### What you should do:
Repeat every line of the data exactly; the pictures stay out.

### Working data:
-------------------------
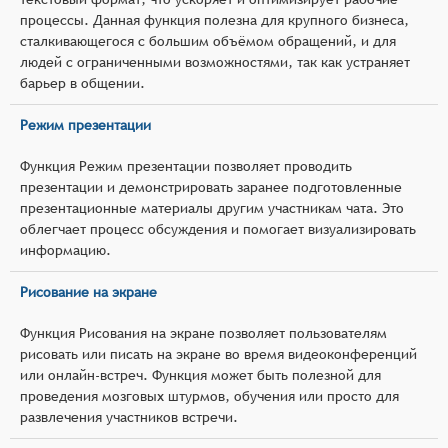
процессы. Данная функция полезна для крупного бизнеса,
сталкивающегося с большим объёмом обращений, и для
людей с ограниченными возможностями, так как устраняет
барьер в общении.
Режим презентации
Функция Режим презентации позволяет проводить
презентации и демонстрировать заранее подготовленные
презентационные материалы другим участникам чата. Это
облегчает процесс обсуждения и помогает визуализировать
информацию.
Рисование на экране
Функция Рисования на экране позволяет пользователям
рисовать или писать на экране во время видеоконференций
или онлайн-встреч. Функция может быть полезной для
проведения мозговых штурмов, обучения или просто для
развлечения участников встречи.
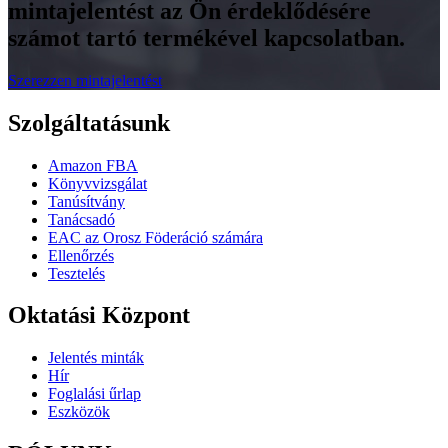
mintajelentést az Ön érdeklődésére
számot tartó termékével kapcsolatban.
Szerezzen mintajelentést
Szolgáltatásunk
Amazon FBA
Könyvvizsgálat
Tanúsítvány
Tanácsadó
EAC az Orosz Föderáció számára
Ellenőrzés
Tesztelés
Oktatási Központ
Jelentés minták
Hír
Foglalási űrlap
Eszközök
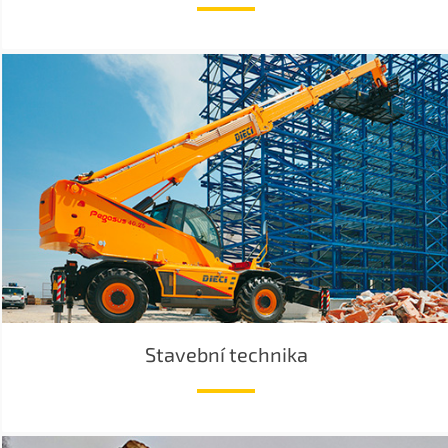
Stavební technika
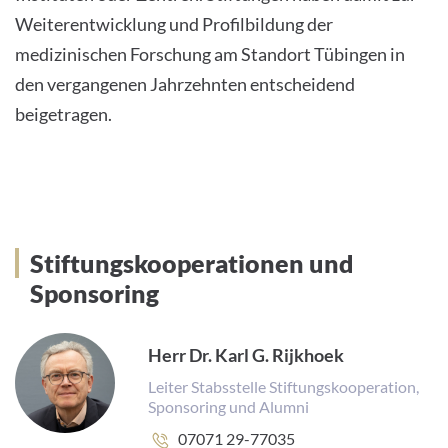
Weiterentwicklung und Profilbildung der
medizinischen Forschung am Standort Tübingen in
den vergangenen Jahrzehnten entscheidend
beigetragen.
Stiftungskooperationen und
Sponsoring
Herr Dr. Karl G. Rijkhoek
Leiter Stabsstelle Stiftungskooperation,
Sponsoring und Alumni
Telefonnummer:
07071 29-77035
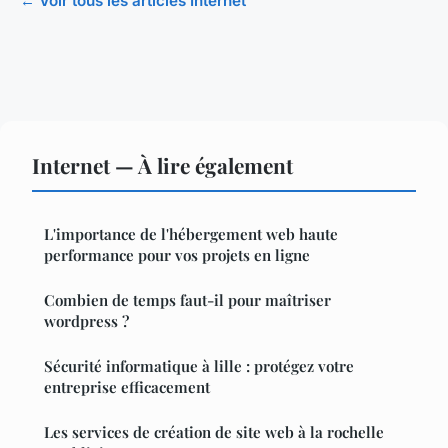
← Voir tous les articles Internet
Internet — À lire également
L'importance de l'hébergement web haute
performance pour vos projets en ligne
Combien de temps faut-il pour maîtriser
wordpress ?
Sécurité informatique à lille : protégez votre
entreprise efficacement
Les services de création de site web à la rochelle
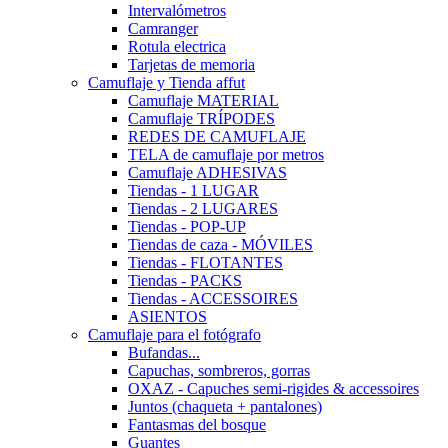
Intervalómetros
Camranger
Rotula electrica
Tarjetas de memoria
Camuflaje y Tienda affut
Camuflaje MATERIAL
Camuflaje TRÍPODES
REDES DE CAMUFLAJE
TELA de camuflaje por metros
Camuflaje ADHESIVAS
Tiendas - 1 LUGAR
Tiendas - 2 LUGARES
Tiendas - POP-UP
Tiendas de caza - MÓVILES
Tiendas - FLOTANTES
Tiendas - PACKS
Tiendas - ACCESSOIRES
ASIENTOS
Camuflaje para el fotógrafo
Bufandas...
Capuchas, sombreros, gorras
OXAZ - Capuches semi-rigides & accessoires
Juntos (chaqueta + pantalones)
Fantasmas del bosque
Guantes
-------------------------
### Your solution:
процессы. Данная функция полезна для крупного бизнеса,
сталкивающегося с большим объёмом обращений, и для
людей с ограниченными возможностями, так как устраняет
барьер в общении.
Режим презентации
Функция Режим презентации позволяет проводить
презентации и демонстрировать заранее подготовленные
презентационные материалы другим участникам чата. Это
облегчает процесс обсуждения и помогает визуализировать
информацию.
Рисование на экране
Функция Рисования на экране позволяет пользователям
рисовать или писать на экране во время видеоконференций
или онлайн-встреч. Функция может быть полезной для
проведения мозговых штурмов, обучения или просто для
развлечения участников встречи.
mintajelentést az Ön érdeklődésére
számot tartó termékével kapcsolatban.
Szerezzen mintajelentést
Szolgáltatásunk
Amazon FBA
Könyvvizsgálat
Tanúsítvány
Tanácsadó
EAC az Orosz Föderáció számára
Ellenőrzés
Tesztelés
Oktatási Központ
Jelentés minták
Hír
Foglalási űrlap
Eszközök
Stavební technika
Weiterentwicklung und Profilbildung der
medizinischen Forschung am Standort Tübingen in
den vergangenen Jahrzehnten entscheidend
beigetragen.
Stiftungskooperationen und
Sponsoring
Herr Dr. Karl G. Rijkhoek
Leiter Stabsstelle Stiftungskooperation,
Sponsoring und Alumni
Telefonnummer:
07071 29-77035
← Voir tous les articles Internet
Internet — À lire également
L'importance de l'hébergement web haute
performance pour vos projets en ligne
Combien de temps faut-il pour maîtriser
wordpress ?
Sécurité informatique à lille : protégez votre
entreprise efficacement
Les services de création de site web à la rochelle
Intervalómetros
Camranger
Rotula electrica
Tarjetas de memoria
Camuflaje y Tienda affut
Camuflaje MATERIAL
Camuflaje TRÍPODES
REDES DE CAMUFLAJE
TELA de camuflaje por metros
Camuflaje ADHESIVAS
Tiendas - 1 LUGAR
Tiendas - 2 LUGARES
Tiendas - POP-UP
Tiendas de caza - MÓVILES
Tiendas - FLOTANTES
Tiendas - PACKS
Tiendas - ACCESSOIRES
ASIENTOS
Camuflaje para el fotógrafo
Bufandas...
Capuchas, sombreros, gorras
OXAZ - Capuches semi-rigides & accessoires
Juntos (chaqueta + pantalones)
Fantasmas del bosque
Guantes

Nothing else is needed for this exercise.